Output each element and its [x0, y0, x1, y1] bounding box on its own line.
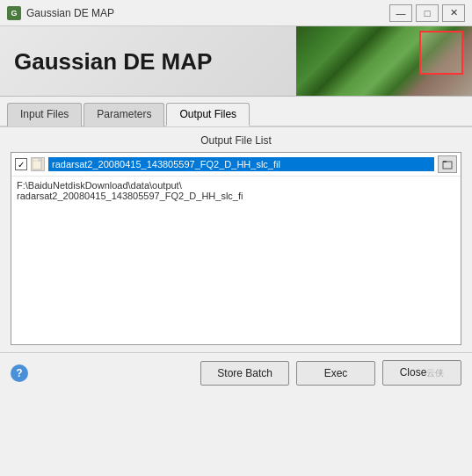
exec-button[interactable]: Exec	[296, 361, 375, 386]
store-batch-button[interactable]: Store Batch	[200, 361, 289, 386]
app-icon: G	[7, 6, 21, 20]
maximize-button[interactable]: □	[416, 4, 439, 22]
help-button[interactable]: ?	[11, 364, 28, 382]
window-controls: — □ ✕	[389, 4, 465, 22]
svg-rect-5	[443, 162, 452, 169]
file-path: F:\BaiduNetdiskDownload\data\output\ rad…	[11, 176, 461, 211]
minimize-button[interactable]: —	[389, 4, 412, 22]
window-title: Gaussian DE MAP	[26, 7, 389, 19]
panel-title: Output File List	[7, 134, 465, 147]
file-checkbox[interactable]: ✓	[15, 158, 27, 170]
header-banner: Gaussian DE MAP	[0, 26, 472, 97]
svg-text:G: G	[11, 9, 17, 18]
title-bar: G Gaussian DE MAP — □ ✕	[0, 0, 472, 26]
tab-input-files[interactable]: Input Files	[7, 103, 82, 126]
file-icon	[31, 157, 45, 171]
file-list-item[interactable]: ✓ radarsat2_20080415_143805597_FQ2_D_HH_…	[11, 153, 461, 176]
close-window-button[interactable]: ✕	[442, 4, 465, 22]
svg-rect-6	[443, 161, 447, 162]
browse-button[interactable]	[438, 155, 457, 173]
tab-bar: Input Files Parameters Output Files	[0, 97, 472, 127]
svg-rect-3	[39, 158, 41, 161]
watermark: 云侠	[426, 368, 444, 378]
file-list-wrapper: ✓ radarsat2_20080415_143805597_FQ2_D_HH_…	[11, 152, 461, 345]
tab-parameters[interactable]: Parameters	[84, 103, 164, 126]
app-title: Gaussian DE MAP	[14, 47, 212, 75]
satellite-image	[296, 26, 472, 97]
close-button[interactable]: Close云侠	[382, 360, 461, 386]
selection-overlay	[419, 31, 463, 75]
banner-image	[296, 26, 472, 97]
bottom-bar: ? Store Batch Exec Close云侠	[0, 352, 472, 393]
file-name[interactable]: radarsat2_20080415_143805597_FQ2_D_HH_sl…	[48, 157, 434, 171]
main-content: Output File List ✓ radarsat2_20080415_14…	[0, 127, 472, 352]
tab-output-files[interactable]: Output Files	[166, 103, 250, 126]
file-list-scroll[interactable]: ✓ radarsat2_20080415_143805597_FQ2_D_HH_…	[11, 152, 461, 345]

• TASK BRIEF:
Could the material above be given again exactly, pictures excluded?

• ANSWER TO THIS EXERCISE:
Output each element and its [x0, y0, x1, y1] bounding box on its own line.
exec-button[interactable]: Exec	[296, 361, 375, 386]
store-batch-button[interactable]: Store Batch	[200, 361, 289, 386]
app-icon: G	[7, 6, 21, 20]
maximize-button[interactable]: □	[416, 4, 439, 22]
help-button[interactable]: ?	[11, 364, 28, 382]
window-controls: — □ ✕	[389, 4, 465, 22]
svg-rect-5	[443, 162, 452, 169]
file-path: F:\BaiduNetdiskDownload\data\output\ rad…	[11, 176, 461, 211]
minimize-button[interactable]: —	[389, 4, 412, 22]
window-title: Gaussian DE MAP	[26, 7, 389, 19]
panel-title: Output File List	[7, 134, 465, 147]
file-checkbox[interactable]: ✓	[15, 158, 27, 170]
header-banner: Gaussian DE MAP	[0, 26, 472, 97]
svg-text:G: G	[11, 9, 17, 18]
title-bar: G Gaussian DE MAP — □ ✕	[0, 0, 472, 26]
tab-input-files[interactable]: Input Files	[7, 103, 82, 126]
file-icon	[31, 157, 45, 171]
file-list-item[interactable]: ✓ radarsat2_20080415_143805597_FQ2_D_HH_…	[11, 153, 461, 176]
close-window-button[interactable]: ✕	[442, 4, 465, 22]
svg-rect-6	[443, 161, 447, 162]
browse-button[interactable]	[438, 155, 457, 173]
tab-bar: Input Files Parameters Output Files	[0, 97, 472, 127]
svg-rect-3	[39, 158, 41, 161]
watermark: 云侠	[426, 368, 444, 378]
file-list-wrapper: ✓ radarsat2_20080415_143805597_FQ2_D_HH_…	[11, 152, 461, 345]
tab-parameters[interactable]: Parameters	[84, 103, 164, 126]
app-title: Gaussian DE MAP	[14, 47, 212, 75]
satellite-image	[296, 26, 472, 97]
close-button[interactable]: Close云侠	[382, 360, 461, 386]
selection-overlay	[419, 31, 463, 75]
banner-image	[296, 26, 472, 97]
bottom-bar: ? Store Batch Exec Close云侠	[0, 352, 472, 393]
file-name[interactable]: radarsat2_20080415_143805597_FQ2_D_HH_sl…	[48, 157, 434, 171]
main-content: Output File List ✓ radarsat2_20080415_14…	[0, 127, 472, 352]
tab-output-files[interactable]: Output Files	[166, 103, 250, 126]
file-list-scroll[interactable]: ✓ radarsat2_20080415_143805597_FQ2_D_HH_…	[11, 152, 461, 345]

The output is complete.